*REQUIRED ACTION*. Omit the pictures, and output the rest of the entries exactly as written.

Stored data entries:

▼

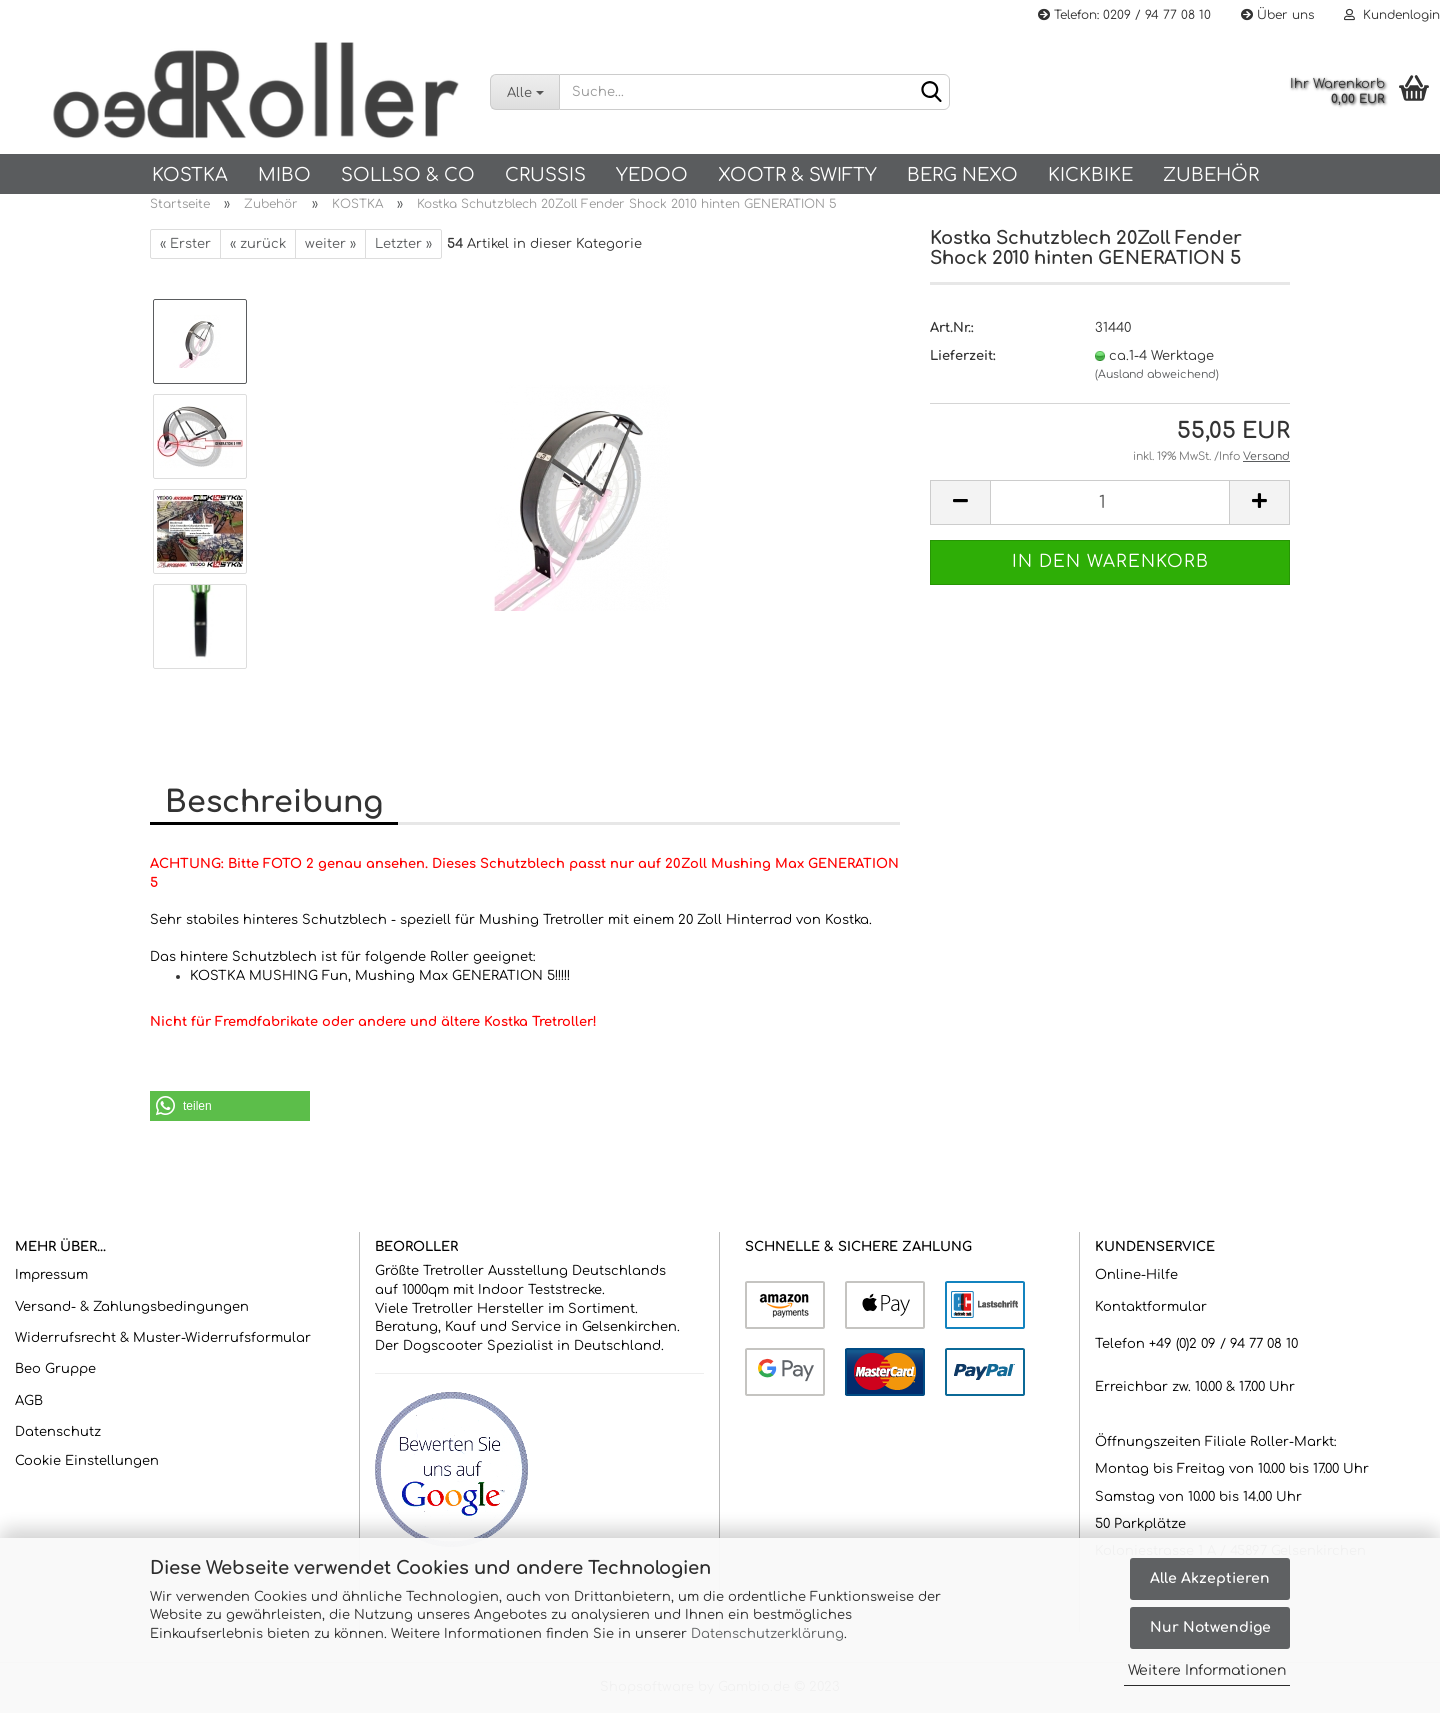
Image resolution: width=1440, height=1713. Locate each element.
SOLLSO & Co (408, 175)
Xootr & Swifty (797, 175)
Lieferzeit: (963, 356)
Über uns (1277, 15)
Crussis (545, 175)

▲

*SOLUTION TO THE EXERCISE*.
Image resolution: width=1440, height=1713. Locate each element.
SOLLSO & Co (408, 175)
Xootr & Swifty (797, 175)
Lieferzeit: (963, 356)
Über uns (1277, 15)
Crussis (545, 175)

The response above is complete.